If so, if one vertex position, for example, is [-240.0, 0.0, -100.0] in the eye(view) coordinate with [w:480.0,h:320.0], and I clipped it with [-0.01,-100], would it be [-1,0,-1] or [something>=-1,0,-1] in NDC ? And its z value is still same as -1, isn't it? when its z-value is distorted?
1) Orthogonal
2) Perspective
You can't expect that the z values of your vertices are projected to the same window space z value just because you use the same near and far values for a perspecitive and an orthogonal projection matrix.
In the prespecitve case, the eye space z value will be hyperbolically distorted to the NDC z value. In the orthogonal case, it is just linaerily scaled and shifted.
If your "Obj2" lies just in a flat plane z_eye=const, you can pre-calulate the distorted depth it should have in the perspective case. But if it has a non-zero extent into depth, this will not work. I can think of different approaches to deal with the situation:
"Fix" the depth of object two in the fragment shader by adjusting the gl_FragDepth according to the hyperbolic distortion your z buffer expects.

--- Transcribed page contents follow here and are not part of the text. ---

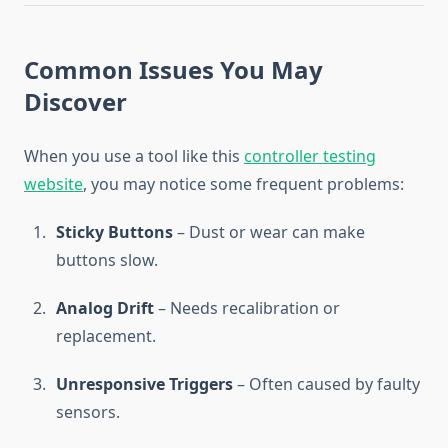
Common Issues You May
Discover
When you use a tool like this
controller testing
website
, you may notice some frequent problems:
Sticky Buttons
– Dust or wear can make
buttons slow.
Analog Drift
– Needs recalibration or
replacement.
Unresponsive Triggers
– Often caused by faulty
sensors.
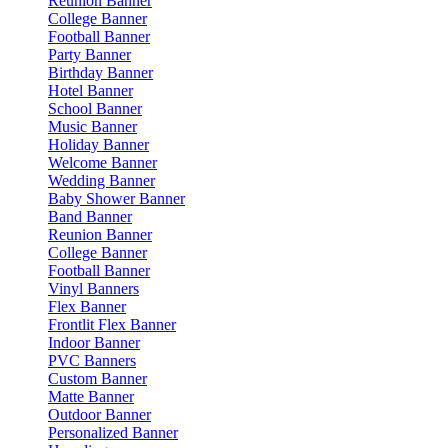
Reunion Banner
College Banner
Football Banner
Party Banner
Birthday Banner
Hotel Banner
School Banner
Music Banner
Holiday Banner
Welcome Banner
Wedding Banner
Baby Shower Banner
Band Banner
Reunion Banner
College Banner
Football Banner
Vinyl Banners
Flex Banner
Frontlit Flex Banner
Indoor Banner
PVC Banners
Custom Banner
Matte Banner
Outdoor Banner
Personalized Banner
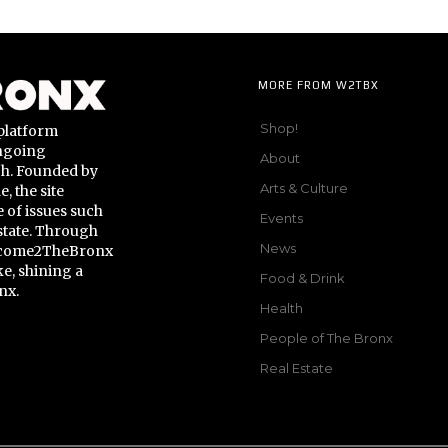
MORE FROM W2TBX
Shop!
platform
ongoing
About
gh. Founded by
Arts & Culture
 the site
 of issues such
Events
state. Through
News
Welcome2TheBronx
ke, shining a
Food & Drink
nx.
Health
People of The Bronx
Real Estate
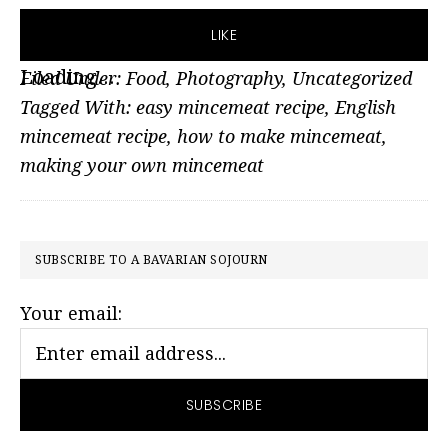
LIKE
Loading...
Filed Under:
Food
,
Photography
,
Uncategorized
Tagged With:
easy mincemeat recipe
,
English
mincemeat recipe
,
how to make mincemeat
,
making your own mincemeat
PRIMARY
SUBSCRIBE TO A BAVARIAN SOJOURN
SIDEBAR
Your email:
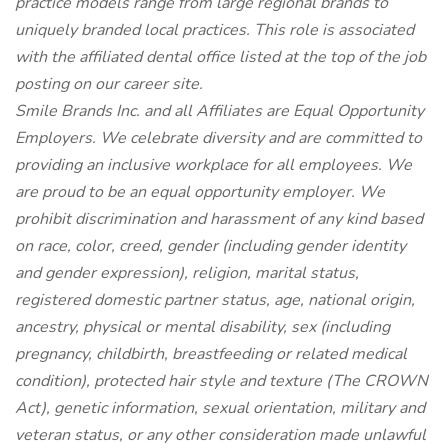
practice models range from large regional brands to
uniquely branded local practices. This role is associated
with the affiliated dental office listed at the top of the job
posting on our career site.
Smile Brands Inc. and all Affiliates are Equal Opportunity
Employers. We celebrate diversity and are committed to
providing an inclusive workplace for all employees. We
are proud to be an equal opportunity employer. We
prohibit discrimination and harassment of any kind based
on race, color, creed, gender (including gender identity
and gender expression), religion, marital status,
registered domestic partner status, age, national origin,
ancestry, physical or mental disability, sex (including
pregnancy, childbirth, breastfeeding or related medical
condition), protected hair style and texture (The CROWN
Act), genetic information, sexual orientation, military and
veteran status, or any other consideration made unlawful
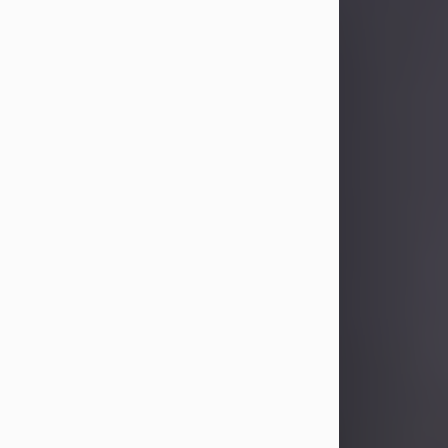
Sandra Limon
Aug 4, 2026
Visit Obituary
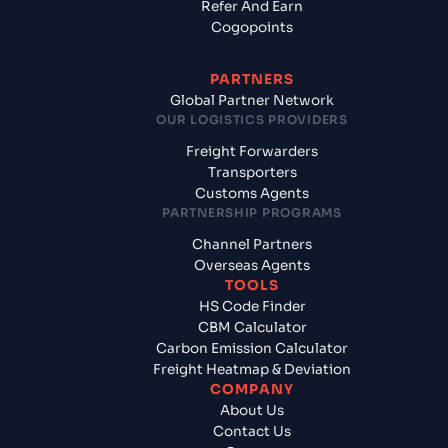
Refer And Earn
Cogopoints
PARTNERS
Global Partner Network
OUR LOGISTICS PROVIDERS
Freight Forwarders
Transporters
Customs Agents
PARTNERSHIP PROGRAMS
Channel Partners
Overseas Agents
TOOLS
HS Code Finder
CBM Calculator
Carbon Emission Calculator
Freight Heatmap & Deviation
COMPANY
About Us
Contact Us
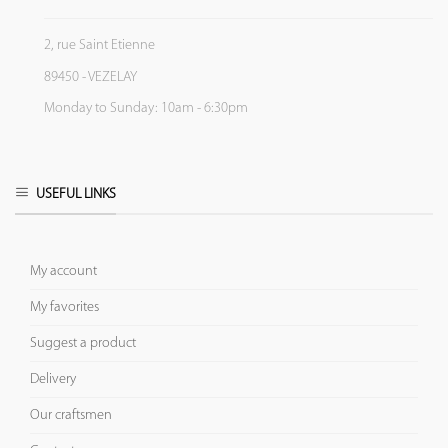
2, rue Saint Etienne
89450 - VEZELAY
Monday to Sunday: 10am - 6:30pm
USEFUL LINKS
My account
My favorites
Suggest a product
Delivery
Our craftsmen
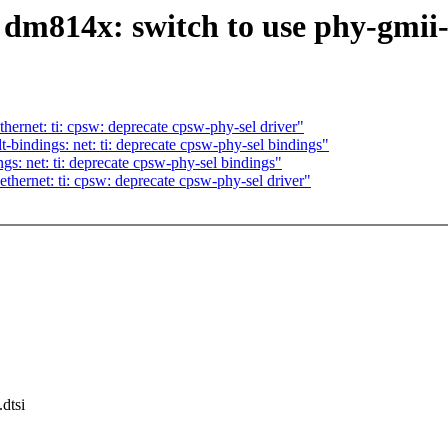
m814x: switch to use phy-gmii-
ernet: ti: cpsw: deprecate cpsw-phy-sel driver"
bindings: net: ti: deprecate cpsw-phy-sel bindings"
s: net: ti: deprecate cpsw-phy-sel bindings"
hernet: ti: cpsw: deprecate cpsw-phy-sel driver"
dtsi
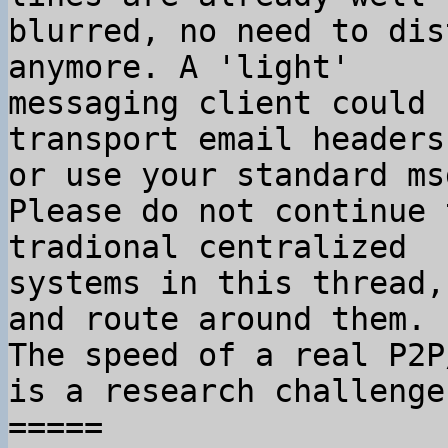
blurred, no need to dis
anymore. A 'light'

messaging client could 
transport email headers,
or use your standard ms
Please do not continue 
tradional centralized

systems in this thread,
and route around them.

The speed of a real P2P
is a research challenge.
=====
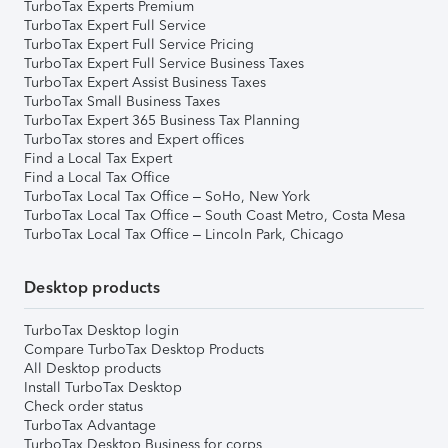
TurboTax Experts Premium
TurboTax Expert Full Service
TurboTax Expert Full Service Pricing
TurboTax Expert Full Service Business Taxes
TurboTax Expert Assist Business Taxes
TurboTax Small Business Taxes
TurboTax Expert 365 Business Tax Planning
TurboTax stores and Expert offices
Find a Local Tax Expert
Find a Local Tax Office
TurboTax Local Tax Office – SoHo, New York
TurboTax Local Tax Office – South Coast Metro, Costa Mesa
TurboTax Local Tax Office – Lincoln Park, Chicago
Desktop products
TurboTax Desktop login
Compare TurboTax Desktop Products
All Desktop products
Install TurboTax Desktop
Check order status
TurboTax Advantage
TurboTax Desktop Business for corps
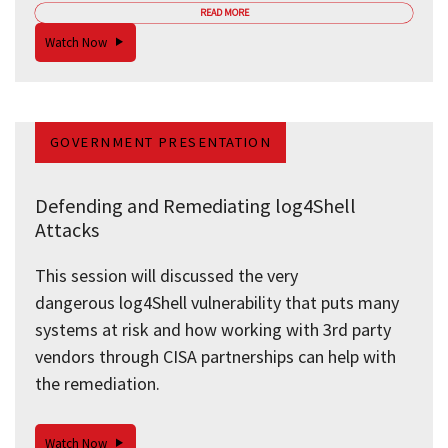
READ MORE
Watch Now
GOVERNMENT PRESENTATION
Defending and Remediating log4Shell
Attacks
This session will discussed the very
dangerous log4Shell vulnerability that puts many
systems at risk and how working with 3rd party
vendors through CISA partnerships can help with
the remediation.
Watch Now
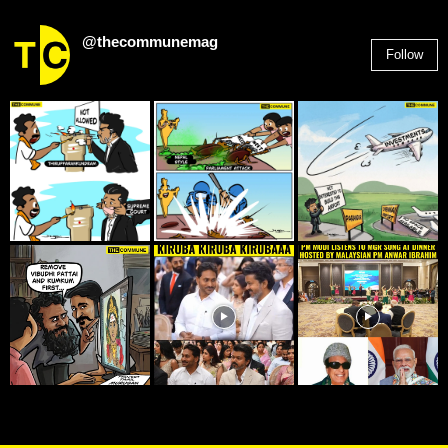
@thecommunemag
Follow
2,955
Followers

Use a linear z-buffer, aka. a w buffer.
These approaches are conceptually the inverse of each other. In both cases, you have play with gl_FragDepth so that it matches the conventions of the other render pass.
UPDATE
My understanding is because after both of projections, its NDC shape
is same as images below, its z-value after multiplying 2) perspective
matrix doesn't have to be distorted.
Well, these images show the conversion from clip space to NDC. And that transfromation is what the projection matrix followed by the perspective divide do. When it is in normalized device coords, no further distortion does occur. It is just linearily transformed to window space z according to the glDepthRange() setup.
However, according to the
derbass's good answer, if z-value in the view coordinate is multiplied
by the perspective matrix, the z-value would be hyperbolically
distorted in NDC.
The perspective matrix is applied to the complete 4D homogenous eye space vector, so it is applied to z_eye as well as to x_eye, y_eye and also w_eye (which is typically just 1, but doesn't have to).
So the resulting NDC coordinates for the perspective case are hyberbolically distorted to
f + n 2 * f * n B
z_ndc = ------- + ----------------- = A + -------
n - f (n - f) * z_eye z_eye
while, in the orthogonal case, they are just linearily transformed to
- 2 f + n
z_ndc = ------- z_eye - --------- = C * z_eye + D
f - n (f - n)
For n=1 and f=10, it will look like this (note that I plotted the range partly outside of the frustum. Clipping will prevent these values from occuring in the GL, of course).
If so, if one vertex position, for example, is [-240.0, 0.0, -100.0]
in the eye(view) coordinate with [w:480.0,h:320.0], and I clipped it
with [-0.01,-100], would it be [-1,0,-1] or [something>=-1,0,-1] in
NDC ? And its z value is still same as -1, isn't it? when its z-value
is distorted?
Points at the far plane are always transformed to z_ndc=1, and points at the near plane to z_ndc=-1. This is how the projection matrices were constructed, and this is exactly where the two graphs in the plot above intersect. So for these trivial cases, the different mappings do not matter at all. But for all other distances, they will.